I've been tackling a common issue at work with countless abandoned Cron Jobs in our Kubernetes clusters. No one wants to risk deleting them for fear of breaking something in production. To address this, I created a CLI tool called Zombie Hunter. It scans Kubernetes clusters to find CronJobs that haven't executed successfully in a configurable number of days. It provides confidence scores to help determine whether these jobs are truly abandoned or just running less frequently.
**Key Features:**
- Scans across all namespaces for CronJobs
- Analyzes job execution history
- Computes confidence scores (ranging from 50% to 99%)

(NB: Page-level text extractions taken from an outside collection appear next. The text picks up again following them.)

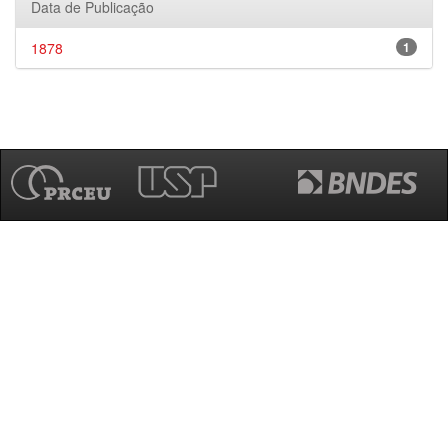
Data de Publicação
1878
1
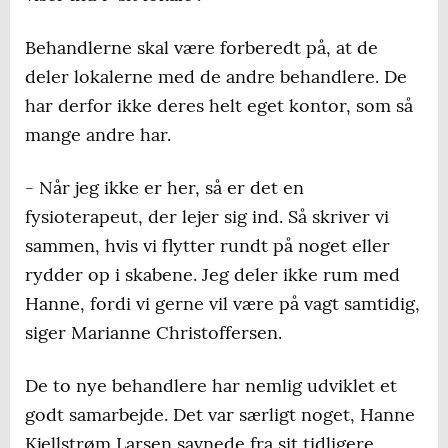
Behandlerne skal være forberedt på, at de
deler lokalerne med de andre behandlere. De
har derfor ikke deres helt eget kontor, som så
mange andre har.
- Når jeg ikke er her, så er det en
fysioterapeut, der lejer sig ind. Så skriver vi
sammen, hvis vi flytter rundt på noget eller
rydder op i skabene. Jeg deler ikke rum med
Hanne, fordi vi gerne vil være på vagt samtidig,
siger Marianne Christoffersen.
De to nye behandlere har nemlig udviklet et
godt samarbejde. Det var særligt noget, Hanne
Kjellstrøm Larsen savnede fra sit tidligere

- Can export results in table, CSV, or JSON formats
This is my first open-source project (currently in v0.1), so I would love some feedback:
- How useful do you find this tool?
- What features do you think I should implement to make it production-ready?
- Are there any bugs or specific edge cases I might have overlooked?
You can check it out on GitHub [here](https://github.com/rrdesai64/zombie-hunter). It's MIT licensed and contributions are welcome! Thanks for your time!
1 Answer
What criteria did you use for the confidence scores? It sounds intriguing!

Great question! The scoring relies on several factors:
**Primary factor: Time since last successful execution**
- Inactive for 365+ days → 99% confidence
- 180-365 days → 95%
- 90-180 days → 85%
- 60-90 days → 75%
- 30-60 days → 60%
**Secondary factors that adjust the score:**
- Suspended jobs drop to 20% confidence (intentional pause)
- If all past jobs failed, it jumps to 95% (clearly broken)
- Jobs that have never run get 50% confidence (it's unclear if they are intentional or abandoned)
Here's the basic logic I used:
```go
func calculateConfidence(daysSince, total, failed int, suspended bool) int {
if suspended {
return 20 // Intentionally paused
}
if total == 0 {
return 50 // Never ran - could be new or abandoned
}
if total > 0 && failed == total {
return 95 // All jobs failed - clearly broken
}
// Time-based scoring
if daysSince >= 365 { return 99 }
if daysSince >= 180 { return 95 }
if daysSince >= 90 { return 85 }
if daysSince >= 60 { return 75 }
if daysSince >= 30 { return 60 }
return 40
}
```
I'm planning to include more features in future versions, like pattern detection and resource usage analysis. Does this scoring approach make sense for you? Let me know if there are any edge cases I might've missed!